▶ _Problem_: The expected response is the complete listing below, restated exactly, with its pictures omitted.

▶ _Record set_:
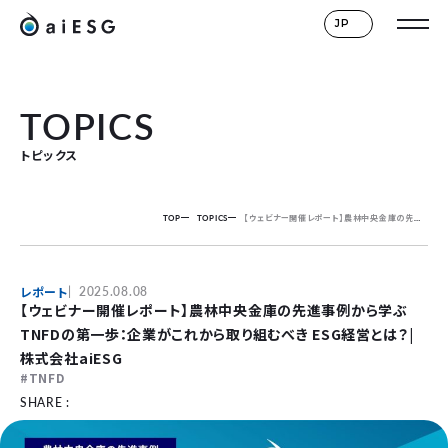
JP
TOPICS
トピックス
TOP
TOPICS
【ウェビナー開催レポート】農林中央金庫の先進事例から学ぶTNFDの第一歩：企業がこれから取り組むべき ESG経営とは？| 株式会社aiESG
レポート
2025.08.08
【ウェビナー開催レポート】農林中央金庫の先進事例から学ぶ
TNFDの第一歩：企業がこれから取り組むべき ESG経営とは？|
株式会社aiESG
TNFD
SHARE :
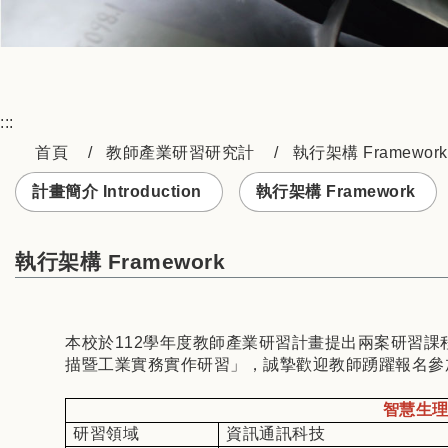
:::
首頁
教師產業研習研究計
執行架構 Framework
計畫簡介 Introduction
執行架構 Framework
執行架構 Framework
本校於112學年度教師產業研習計畫提出兩案研習課
描暨工業實務實作研習」，誠摯歡迎教師踴躍報名參
智慧生理
研習領域
資訊通訊科技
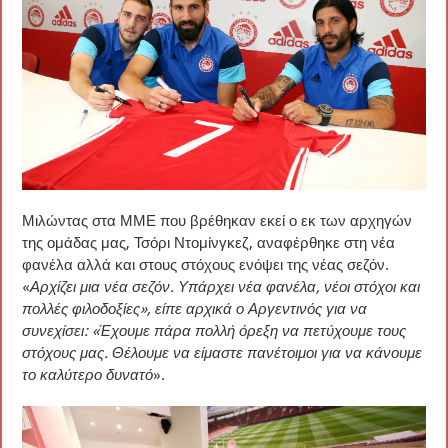
Μιλώντας στα ΜΜΕ που βρέθηκαν εκεί ο εκ των αρχηγών
της ομάδας μας, Τσόρι Ντομίνγκεζ, αναφέρθηκε στη νέα
φανέλα αλλά και στους στόχους ενόψει της νέας σεζόν.
«
Αρχίζει μια νέα σεζόν. Υπάρχει νέα φανέλα, νέοι στόχοι και
πολλές φιλοδοξίες», είπε αρχικά ο Αργεντινός για να
συνεχίσει: «Έχουμε πάρα πολλή όρεξη να πετύχουμε τους
στόχους μας. Θέλουμε να είμαστε πανέτοιμοι για να κάνουμε
το καλύτερο δυνατό
».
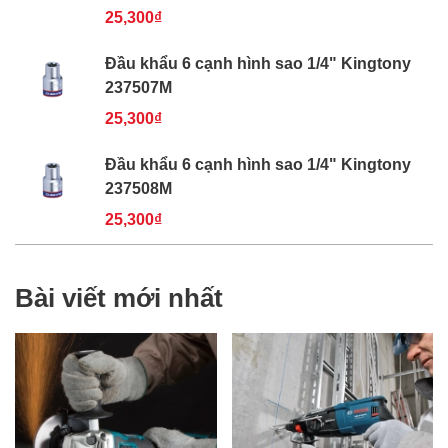
25,300₫
Đầu khẩu 6 cạnh hình sao 1/4" Kingtony
237507M
25,300₫
Đầu khẩu 6 cạnh hình sao 1/4" Kingtony
237508M
25,300₫
Bài viết mới nhất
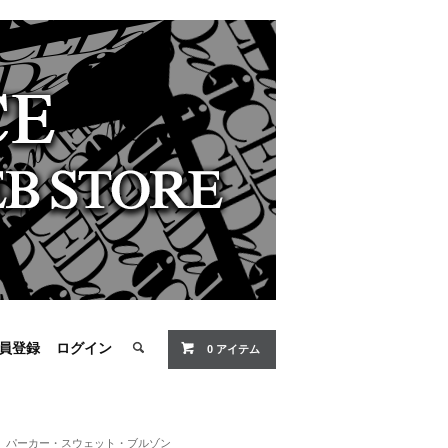
員登録
ログイン
0 アイテム
パーカー・スウェット・ブルゾン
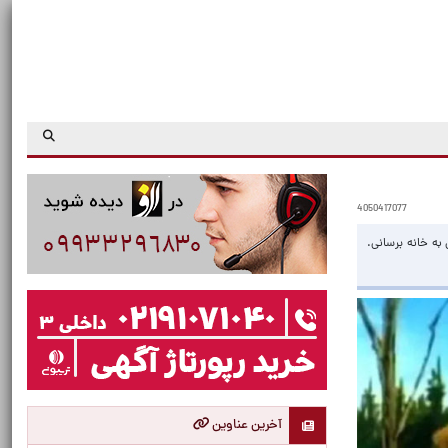
4050417077
ه خانه برسانی.
آخرین عناوین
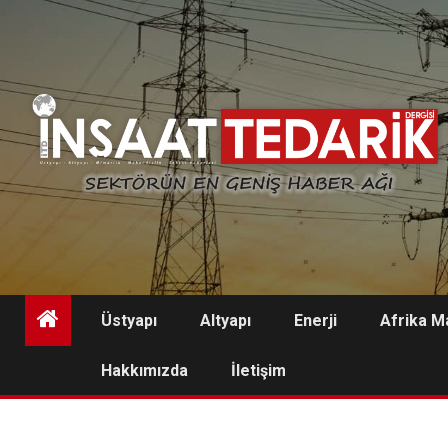
Skip
to
content
Üstyapı
Altyapı
Enerji
Afrika M
Hakkımızda
İletişim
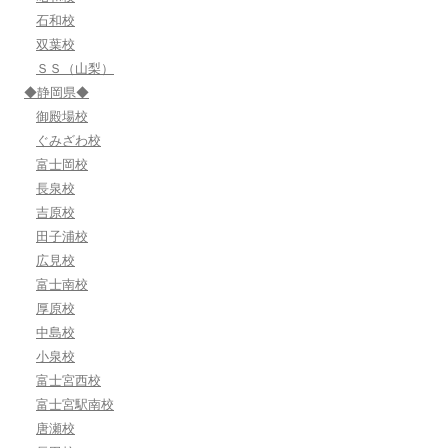
石和校
双葉校
ＳＳ（山梨）
◆静岡県◆
御殿場校
ぐみざわ校
富士岡校
長泉校
吉原校
田子浦校
広見校
富士南校
厚原校
中島校
小泉校
富士宮西校
富士宮駅南校
唐瀬校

▶ _Task answer_:
JP
TOPICS
トピックス
TOP
TOPICS
【ウェビナー開催レポート】農林中央金庫の先進事例から学ぶTNFDの第一歩：企業がこれから取り組むべき ESG経営とは？| 株式会社aiESG
レポート
2025.08.08
【ウェビナー開催レポート】農林中央金庫の先進事例から学ぶ
TNFDの第一歩：企業がこれから取り組むべき ESG経営とは？|
株式会社aiESG
TNFD
SHARE :
:::
首頁
教師產業研習研究計
執行架構 Framework
計畫簡介 Introduction
執行架構 Framework
執行架構 Framework
本校於112學年度教師產業研習計畫提出兩案研習課
描暨工業實務實作研習」，誠摯歡迎教師踴躍報名參
智慧生理
研習領域
資訊通訊科技
Μιλώντας στα ΜΜΕ που βρέθηκαν εκεί ο εκ των αρχηγών
της ομάδας μας, Τσόρι Ντομίνγκεζ, αναφέρθηκε στη νέα
φανέλα αλλά και στους στόχους ενόψει της νέας σεζόν.
«
Αρχίζει μια νέα σεζόν. Υπάρχει νέα φανέλα, νέοι στόχοι και
πολλές φιλοδοξίες», είπε αρχικά ο Αργεντινός για να
συνεχίσει: «Έχουμε πάρα πολλή όρεξη να πετύχουμε τους
στόχους μας. Θέλουμε να είμαστε πανέτοιμοι για να κάνουμε
το καλύτερο δυνατό
».
25,300₫
Đầu khẩu 6 cạnh hình sao 1/4" Kingtony
237507M
25,300₫
Đầu khẩu 6 cạnh hình sao 1/4" Kingtony
237508M
25,300₫
Bài viết mới nhất
員登録
ログイン
0 アイテム
パーカー・スウェット・ブルゾン
4050417077
ه خانه برسانی.
آخرین عناوین
Skip
to
content
Üstyapı
Altyapı
Enerji
Afrika M
Hakkımızda
İletişim
石和校
双葉校
ＳＳ（山梨）
◆静岡県◆
御殿場校
ぐみざわ校
富士岡校
長泉校
吉原校
田子浦校
広見校
富士南校
厚原校
中島校
小泉校
富士宮西校
富士宮駅南校
唐瀬校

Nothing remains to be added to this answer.